**EXERCISE**
Two lines below mark the span: the one containing "Canada sponsored a" and the one containing "Nearly four-in-ten (36 per cent) Canadians". Set down both, plus every line between, exactly as they stand, and nothing else.

**EXERCISE DATA**

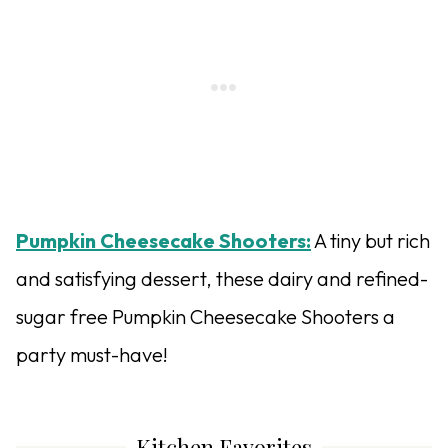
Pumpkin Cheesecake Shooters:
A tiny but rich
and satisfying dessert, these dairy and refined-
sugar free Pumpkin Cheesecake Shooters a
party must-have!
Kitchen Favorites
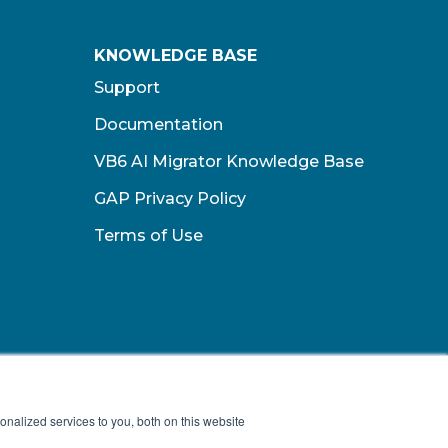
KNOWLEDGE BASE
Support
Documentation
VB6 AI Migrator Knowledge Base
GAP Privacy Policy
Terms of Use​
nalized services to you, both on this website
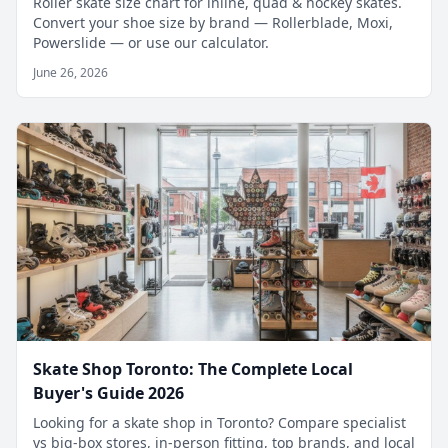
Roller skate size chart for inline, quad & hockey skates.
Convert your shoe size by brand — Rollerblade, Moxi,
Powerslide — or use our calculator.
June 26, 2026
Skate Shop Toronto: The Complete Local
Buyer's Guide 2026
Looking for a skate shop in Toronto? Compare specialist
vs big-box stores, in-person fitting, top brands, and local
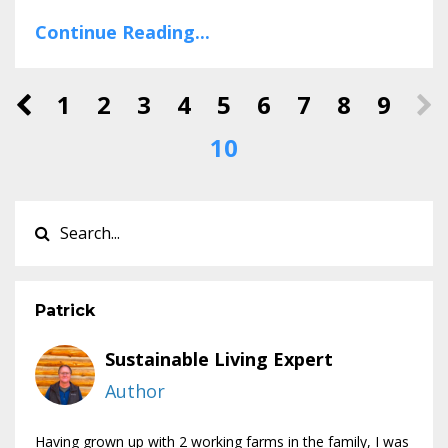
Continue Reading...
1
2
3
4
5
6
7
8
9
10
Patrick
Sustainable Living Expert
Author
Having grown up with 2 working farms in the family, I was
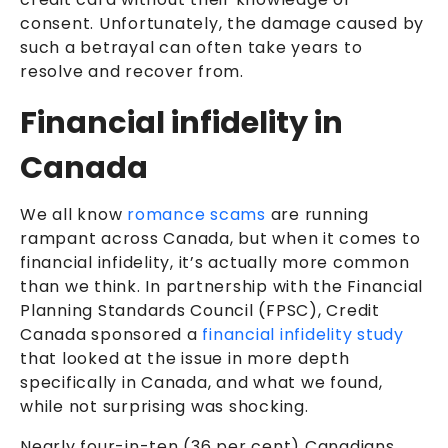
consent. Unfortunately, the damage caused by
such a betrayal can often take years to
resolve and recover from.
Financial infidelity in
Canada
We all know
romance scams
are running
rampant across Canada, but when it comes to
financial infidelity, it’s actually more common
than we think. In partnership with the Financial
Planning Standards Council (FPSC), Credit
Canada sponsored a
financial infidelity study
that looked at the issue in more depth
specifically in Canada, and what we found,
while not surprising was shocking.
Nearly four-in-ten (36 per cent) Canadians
* * *
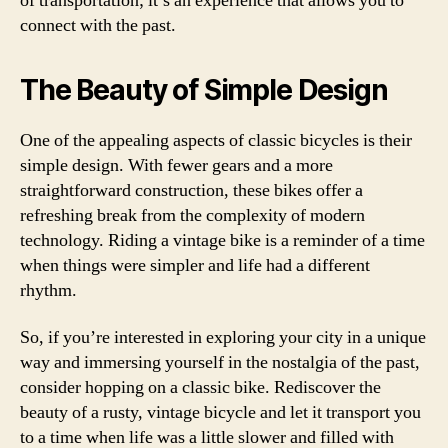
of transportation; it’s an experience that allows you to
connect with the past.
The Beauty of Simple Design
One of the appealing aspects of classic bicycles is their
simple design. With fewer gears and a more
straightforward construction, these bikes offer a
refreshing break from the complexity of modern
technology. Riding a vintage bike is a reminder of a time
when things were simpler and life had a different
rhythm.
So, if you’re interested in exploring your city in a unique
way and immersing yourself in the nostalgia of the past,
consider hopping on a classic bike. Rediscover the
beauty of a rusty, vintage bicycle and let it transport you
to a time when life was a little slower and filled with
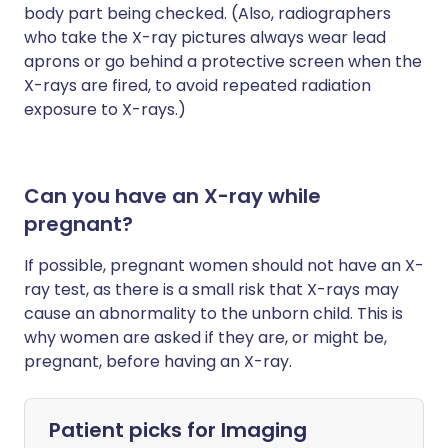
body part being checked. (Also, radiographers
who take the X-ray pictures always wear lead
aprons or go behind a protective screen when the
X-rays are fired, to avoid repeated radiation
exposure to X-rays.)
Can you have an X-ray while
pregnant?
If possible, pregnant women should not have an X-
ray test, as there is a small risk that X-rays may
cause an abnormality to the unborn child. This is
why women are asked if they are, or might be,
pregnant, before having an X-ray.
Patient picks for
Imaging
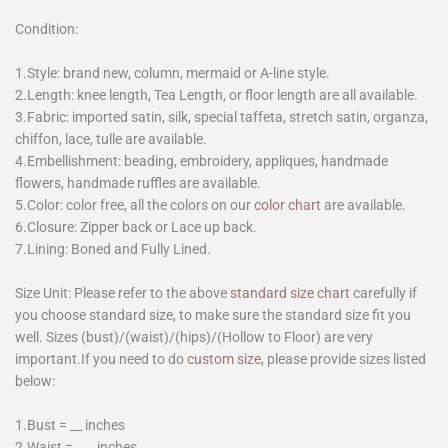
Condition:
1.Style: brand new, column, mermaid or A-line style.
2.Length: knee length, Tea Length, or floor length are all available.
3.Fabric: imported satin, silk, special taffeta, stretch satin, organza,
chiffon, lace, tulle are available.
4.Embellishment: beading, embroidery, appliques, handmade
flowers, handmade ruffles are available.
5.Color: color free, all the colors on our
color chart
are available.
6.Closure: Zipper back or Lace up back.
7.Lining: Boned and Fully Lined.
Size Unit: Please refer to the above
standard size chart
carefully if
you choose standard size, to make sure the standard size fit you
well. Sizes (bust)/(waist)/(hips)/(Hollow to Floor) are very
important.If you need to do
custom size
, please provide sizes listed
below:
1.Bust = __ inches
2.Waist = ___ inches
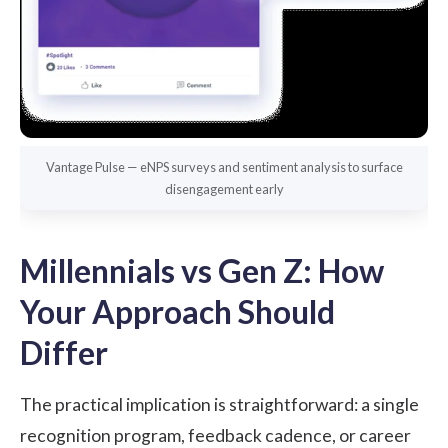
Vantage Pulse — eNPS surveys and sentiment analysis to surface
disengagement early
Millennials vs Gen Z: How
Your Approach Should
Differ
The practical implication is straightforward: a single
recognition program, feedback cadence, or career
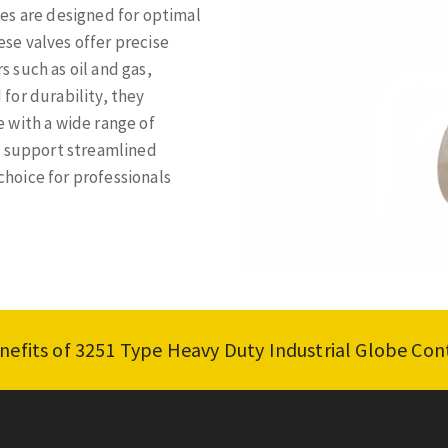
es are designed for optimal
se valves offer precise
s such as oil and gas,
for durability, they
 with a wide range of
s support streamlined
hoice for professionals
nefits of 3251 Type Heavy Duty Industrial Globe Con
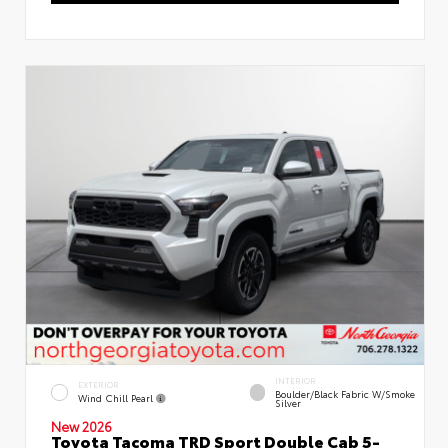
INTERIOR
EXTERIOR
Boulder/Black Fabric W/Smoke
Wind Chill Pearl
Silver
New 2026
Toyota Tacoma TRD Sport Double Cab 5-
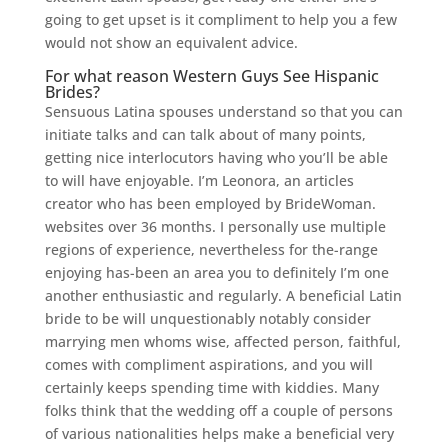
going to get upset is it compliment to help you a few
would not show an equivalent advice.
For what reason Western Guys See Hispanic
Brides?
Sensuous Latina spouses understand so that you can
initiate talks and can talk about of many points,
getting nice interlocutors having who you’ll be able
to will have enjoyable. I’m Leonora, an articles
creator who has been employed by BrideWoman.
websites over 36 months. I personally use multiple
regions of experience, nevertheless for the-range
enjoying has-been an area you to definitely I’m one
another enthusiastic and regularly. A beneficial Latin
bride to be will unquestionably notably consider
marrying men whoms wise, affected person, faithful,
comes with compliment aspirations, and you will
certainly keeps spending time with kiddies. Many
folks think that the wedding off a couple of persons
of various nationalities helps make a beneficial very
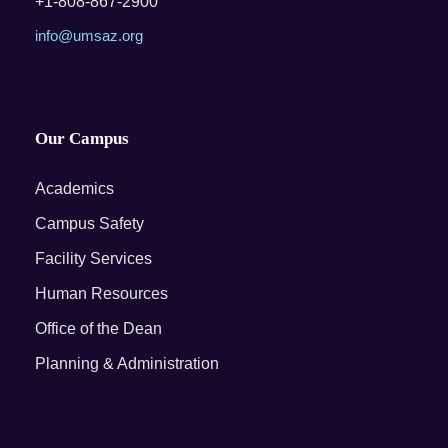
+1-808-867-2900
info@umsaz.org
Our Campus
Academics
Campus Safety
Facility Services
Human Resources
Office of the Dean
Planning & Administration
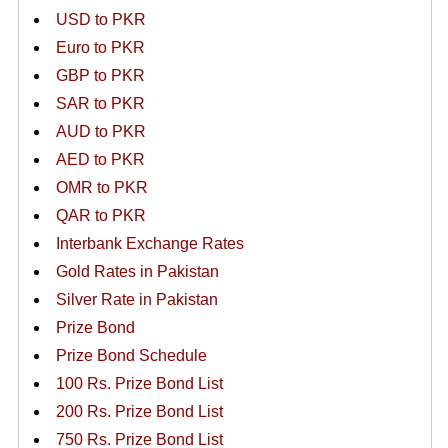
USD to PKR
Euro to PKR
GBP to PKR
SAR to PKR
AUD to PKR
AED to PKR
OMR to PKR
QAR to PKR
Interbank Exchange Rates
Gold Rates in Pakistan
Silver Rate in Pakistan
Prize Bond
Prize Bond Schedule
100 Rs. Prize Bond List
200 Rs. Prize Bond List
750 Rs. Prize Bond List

**ANSWER BOX**
Canada sponsored a
financial infidelity study
that looked at the issue in more depth
specifically in Canada, and what we found,
while not surprising was shocking.
Nearly four-in-ten (36 per cent) Canadians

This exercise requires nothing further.